NREC announces its Full Year 2014 results:
• Revenue from Operations up by 9.9% to KD 19.4 million
• Gross Profit up by 124.4% to KD 6.2 million
• Operating Profit up by 15.3% to KD 7.9 million
• Net Profit of KD 11 million
• EPS of 12.27 fils (post non cash impairment loss)
• Total Assets increased by KD 20.9 million to KD 553 million
• Shareholders’ Equity increased by KD 13.3 million to KD 199.9 million
• Completed corporate debt restructuring
   
Commenting on the results and performance, Mr. Sam Sidiqi, CEO of NREC said:
“I am pleased to report that our overall operational performance has improved during 2014. Our Egyptian subsidiary experienced strong financial growth driven by the sale of 385 units and in Kuwait our rental revenues grew by 11% compared to last year. However, despite achieving strong operational performance during 2014, our Libyan joint venture was negatively impacted by the challenging local environment. As a result, management has chosen to take a non-cash impairment charge translating in a reduction of the Group’s profit by KWD 7.4 million. Management continues to focus on its core development properties as well as to capitalize on the strong rental portfolio.”
             
• NREC’s real estate portfolio represents a number of high profile developments across the MENA region with a particular focus on Egypt, UAE, Jordan, Kuwait and Iraq.
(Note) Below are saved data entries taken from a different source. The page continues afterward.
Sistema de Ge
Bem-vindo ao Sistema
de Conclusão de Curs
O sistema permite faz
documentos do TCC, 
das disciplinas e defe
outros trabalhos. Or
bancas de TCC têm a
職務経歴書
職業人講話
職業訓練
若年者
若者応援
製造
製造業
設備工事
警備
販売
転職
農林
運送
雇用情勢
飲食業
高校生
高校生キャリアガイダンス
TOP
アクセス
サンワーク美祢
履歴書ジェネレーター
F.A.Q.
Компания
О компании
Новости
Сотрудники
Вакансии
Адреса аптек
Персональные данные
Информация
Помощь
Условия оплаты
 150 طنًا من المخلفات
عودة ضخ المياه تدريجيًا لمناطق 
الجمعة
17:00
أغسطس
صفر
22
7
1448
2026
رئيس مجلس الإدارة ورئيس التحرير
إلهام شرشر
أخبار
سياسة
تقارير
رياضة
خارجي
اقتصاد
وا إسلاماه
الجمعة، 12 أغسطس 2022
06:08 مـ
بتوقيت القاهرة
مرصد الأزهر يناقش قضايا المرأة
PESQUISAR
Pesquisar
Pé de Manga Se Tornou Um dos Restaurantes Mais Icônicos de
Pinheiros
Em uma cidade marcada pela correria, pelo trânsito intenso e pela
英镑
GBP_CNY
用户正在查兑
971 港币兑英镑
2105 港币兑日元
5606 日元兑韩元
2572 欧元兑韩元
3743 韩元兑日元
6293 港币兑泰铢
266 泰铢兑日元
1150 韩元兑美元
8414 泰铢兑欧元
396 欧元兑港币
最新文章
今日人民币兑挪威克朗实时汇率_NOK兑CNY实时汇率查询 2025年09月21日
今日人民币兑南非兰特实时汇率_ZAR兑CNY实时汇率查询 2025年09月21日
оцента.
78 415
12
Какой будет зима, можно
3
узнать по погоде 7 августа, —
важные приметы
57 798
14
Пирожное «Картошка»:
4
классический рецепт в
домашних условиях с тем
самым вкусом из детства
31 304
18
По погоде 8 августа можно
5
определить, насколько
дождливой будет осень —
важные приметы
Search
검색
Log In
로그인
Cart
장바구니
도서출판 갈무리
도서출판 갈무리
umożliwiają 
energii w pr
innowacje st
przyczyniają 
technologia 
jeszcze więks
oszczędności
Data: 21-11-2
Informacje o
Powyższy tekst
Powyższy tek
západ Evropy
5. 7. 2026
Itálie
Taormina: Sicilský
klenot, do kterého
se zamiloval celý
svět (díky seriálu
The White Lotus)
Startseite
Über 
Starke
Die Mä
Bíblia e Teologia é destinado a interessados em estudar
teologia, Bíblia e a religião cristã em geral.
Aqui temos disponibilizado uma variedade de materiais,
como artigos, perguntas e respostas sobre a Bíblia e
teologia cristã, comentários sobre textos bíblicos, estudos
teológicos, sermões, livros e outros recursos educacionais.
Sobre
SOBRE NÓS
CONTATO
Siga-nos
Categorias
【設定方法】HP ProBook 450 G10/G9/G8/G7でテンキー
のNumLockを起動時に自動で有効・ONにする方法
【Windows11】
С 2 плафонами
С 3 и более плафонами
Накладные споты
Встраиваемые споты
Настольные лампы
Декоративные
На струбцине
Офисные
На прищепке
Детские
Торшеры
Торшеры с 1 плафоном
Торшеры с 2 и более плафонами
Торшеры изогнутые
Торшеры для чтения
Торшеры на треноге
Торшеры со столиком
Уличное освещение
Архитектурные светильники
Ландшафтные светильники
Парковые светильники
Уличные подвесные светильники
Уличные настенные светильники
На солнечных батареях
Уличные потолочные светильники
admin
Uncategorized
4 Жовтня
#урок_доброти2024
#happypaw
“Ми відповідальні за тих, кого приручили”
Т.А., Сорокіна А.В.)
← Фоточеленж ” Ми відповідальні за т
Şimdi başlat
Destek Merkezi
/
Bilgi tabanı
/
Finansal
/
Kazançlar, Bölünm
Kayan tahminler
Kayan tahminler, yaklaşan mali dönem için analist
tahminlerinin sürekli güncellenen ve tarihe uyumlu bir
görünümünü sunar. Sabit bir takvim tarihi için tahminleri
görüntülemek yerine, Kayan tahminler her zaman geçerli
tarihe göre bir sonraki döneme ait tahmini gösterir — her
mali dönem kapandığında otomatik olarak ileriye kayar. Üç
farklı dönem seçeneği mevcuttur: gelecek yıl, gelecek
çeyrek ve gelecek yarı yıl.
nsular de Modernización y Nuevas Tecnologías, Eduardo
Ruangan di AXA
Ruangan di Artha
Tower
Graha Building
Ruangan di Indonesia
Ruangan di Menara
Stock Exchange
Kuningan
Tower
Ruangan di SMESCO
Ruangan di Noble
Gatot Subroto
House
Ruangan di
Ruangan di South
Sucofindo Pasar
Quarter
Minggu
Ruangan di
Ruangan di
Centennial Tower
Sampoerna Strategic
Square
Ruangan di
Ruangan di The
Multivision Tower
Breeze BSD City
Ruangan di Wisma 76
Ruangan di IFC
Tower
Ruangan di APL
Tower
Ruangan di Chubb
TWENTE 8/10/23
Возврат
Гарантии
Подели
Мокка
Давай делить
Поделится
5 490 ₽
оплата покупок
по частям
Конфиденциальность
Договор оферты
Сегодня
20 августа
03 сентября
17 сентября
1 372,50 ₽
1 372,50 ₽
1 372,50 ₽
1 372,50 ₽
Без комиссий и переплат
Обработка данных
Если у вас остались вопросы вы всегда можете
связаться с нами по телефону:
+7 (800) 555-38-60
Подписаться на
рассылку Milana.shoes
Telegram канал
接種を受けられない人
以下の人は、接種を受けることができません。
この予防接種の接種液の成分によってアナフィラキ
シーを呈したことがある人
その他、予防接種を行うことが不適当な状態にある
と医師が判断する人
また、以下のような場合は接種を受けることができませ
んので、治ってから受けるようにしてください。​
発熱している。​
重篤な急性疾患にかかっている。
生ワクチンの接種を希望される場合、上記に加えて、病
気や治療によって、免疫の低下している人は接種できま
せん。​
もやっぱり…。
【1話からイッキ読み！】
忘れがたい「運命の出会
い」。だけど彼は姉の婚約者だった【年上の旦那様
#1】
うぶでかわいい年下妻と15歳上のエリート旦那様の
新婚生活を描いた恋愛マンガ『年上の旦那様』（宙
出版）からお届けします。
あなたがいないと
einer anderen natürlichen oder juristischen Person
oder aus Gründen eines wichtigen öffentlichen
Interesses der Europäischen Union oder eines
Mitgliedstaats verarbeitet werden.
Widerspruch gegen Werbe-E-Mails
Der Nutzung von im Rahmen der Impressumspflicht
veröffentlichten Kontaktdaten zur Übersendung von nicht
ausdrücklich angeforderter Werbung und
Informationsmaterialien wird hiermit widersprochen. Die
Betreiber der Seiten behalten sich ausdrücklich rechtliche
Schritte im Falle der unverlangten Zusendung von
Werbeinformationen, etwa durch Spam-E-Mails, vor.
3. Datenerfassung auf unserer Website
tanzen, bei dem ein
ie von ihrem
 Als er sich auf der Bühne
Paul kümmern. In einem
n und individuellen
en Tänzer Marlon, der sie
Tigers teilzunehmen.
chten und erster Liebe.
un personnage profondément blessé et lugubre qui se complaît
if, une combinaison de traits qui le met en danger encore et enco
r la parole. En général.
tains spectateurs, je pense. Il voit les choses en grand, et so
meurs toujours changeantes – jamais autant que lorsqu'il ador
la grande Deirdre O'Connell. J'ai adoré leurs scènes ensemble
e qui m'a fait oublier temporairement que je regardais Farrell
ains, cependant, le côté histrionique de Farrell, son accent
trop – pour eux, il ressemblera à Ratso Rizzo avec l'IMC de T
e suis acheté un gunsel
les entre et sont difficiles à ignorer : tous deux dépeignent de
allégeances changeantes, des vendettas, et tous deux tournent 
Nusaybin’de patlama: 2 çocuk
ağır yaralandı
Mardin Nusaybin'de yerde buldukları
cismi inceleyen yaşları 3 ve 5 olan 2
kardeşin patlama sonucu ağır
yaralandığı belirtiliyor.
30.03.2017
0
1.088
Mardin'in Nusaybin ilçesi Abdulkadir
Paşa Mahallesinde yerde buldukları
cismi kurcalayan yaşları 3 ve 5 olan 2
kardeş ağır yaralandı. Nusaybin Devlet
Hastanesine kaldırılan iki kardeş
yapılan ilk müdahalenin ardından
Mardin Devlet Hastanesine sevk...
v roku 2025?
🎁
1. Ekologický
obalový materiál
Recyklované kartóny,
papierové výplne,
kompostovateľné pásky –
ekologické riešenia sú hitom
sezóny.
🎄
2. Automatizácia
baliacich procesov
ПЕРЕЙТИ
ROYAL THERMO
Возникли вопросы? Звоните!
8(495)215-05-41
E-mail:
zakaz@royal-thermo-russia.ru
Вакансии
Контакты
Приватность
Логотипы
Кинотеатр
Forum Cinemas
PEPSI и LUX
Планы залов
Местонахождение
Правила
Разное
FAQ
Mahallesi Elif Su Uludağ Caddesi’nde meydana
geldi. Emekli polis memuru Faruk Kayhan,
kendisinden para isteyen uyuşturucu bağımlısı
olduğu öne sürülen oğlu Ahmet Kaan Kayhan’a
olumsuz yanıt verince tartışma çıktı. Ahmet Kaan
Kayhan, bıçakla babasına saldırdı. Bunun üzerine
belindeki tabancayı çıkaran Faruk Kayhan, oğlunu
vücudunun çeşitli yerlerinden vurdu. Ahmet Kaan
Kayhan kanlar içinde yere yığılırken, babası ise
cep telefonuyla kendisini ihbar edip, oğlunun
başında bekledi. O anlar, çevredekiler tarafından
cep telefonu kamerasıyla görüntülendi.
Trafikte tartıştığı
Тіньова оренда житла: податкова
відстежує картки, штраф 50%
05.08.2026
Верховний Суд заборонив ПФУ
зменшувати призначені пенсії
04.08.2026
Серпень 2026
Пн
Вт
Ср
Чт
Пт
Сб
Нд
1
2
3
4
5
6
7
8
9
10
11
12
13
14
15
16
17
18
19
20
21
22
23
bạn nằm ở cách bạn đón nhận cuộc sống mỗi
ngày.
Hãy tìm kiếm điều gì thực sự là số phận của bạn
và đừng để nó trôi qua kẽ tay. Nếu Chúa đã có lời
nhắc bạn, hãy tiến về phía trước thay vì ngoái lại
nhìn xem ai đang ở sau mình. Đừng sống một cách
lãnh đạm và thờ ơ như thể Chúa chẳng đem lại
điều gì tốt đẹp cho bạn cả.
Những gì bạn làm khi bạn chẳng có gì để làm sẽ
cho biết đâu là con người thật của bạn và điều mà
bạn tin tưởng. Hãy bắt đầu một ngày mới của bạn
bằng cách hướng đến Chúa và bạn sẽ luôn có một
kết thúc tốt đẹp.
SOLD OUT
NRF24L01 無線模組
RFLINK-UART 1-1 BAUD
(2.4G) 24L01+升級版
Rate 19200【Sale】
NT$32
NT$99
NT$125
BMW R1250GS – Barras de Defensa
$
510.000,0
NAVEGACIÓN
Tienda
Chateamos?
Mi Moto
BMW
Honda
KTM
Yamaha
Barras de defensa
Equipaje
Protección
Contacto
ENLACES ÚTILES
• In Egypt, NREC continues to perform strongly with sales at its Grand Heights development growing at over 56% to EGP 1.3 billion in 2014. The number of units sold during the year was 385 taking the total units sold to date to 687. Grand Heights, a residential community development project outside of Cairo with over 3.8 million m 2 of land, is 79% owned by NREC and is expected to have over 1,450 family homes by 2022. Recognized revenue of EGP 185.2 million in 2014 represents a robust growth of 34% over 2013. Egypt’s strong economic recovery and high pent up demand is expected to drive sales growth in the coming year. The handover of the Grand Heights Phase I units will start during 2015.

• Development plans for Reem Mall in Abu Dhabi are rapidly moving forward in line with management’s expectations. Reem Mall, a super-regional mall with over 260,000 m2 GFA, will be a significant milestone in NREC’s regional growth. NREC has initiated the main contractor selection process and has shortlisted a set of best in class contractors.

• Kuwait rental income recorded an 11% growth over 2013 which is considered a strong performance considering the oversupply of office space in the market.

• In Jordan, NREC experienced strong revenue (17%) and net profit (41%) annual growth from rental properties. It is expected to capitalize on the increasing need of businesses for warehouses, factory buildings and serviced land in the coming year. NREC’s Jordanian subsidiary is planning to distribute dividends for a second year in a row.

• NREC’s investment in Libya continues to face headwinds due to the ongoing regional challenges. The joint venture experienced strong operational profits during 2014 of KD 4.6 million. However, management has taken a conservative approach and provided for a marked to market impairment loss. This has been included in the joint venture investment loss of KD 5.3 million.

• In September 2014, NREC successfully completed a KD 154.4 million debt restructuring. The previous loan facility consisted of a KD 88.4 million short term loan and a KD 66.0 million medium term loan. With the completion of the restructuring, the new loan facility now consists of a KD 14.4 million short-term loan and overdraft facility and a KD 140 million long term loan to be repaid in seven years.
 

“Going forward, we expect our operations in Egypt to outperform with the handover of our Grand Heights project during 2015. This should result in a significant improvement in our financial performance and increased contribution to operating profits.
     
Our strong recurring rental cash flow coupled with increasing revenue recognition at the key development projects is expected to drive growth and enhance shareholder returns in the coming year.”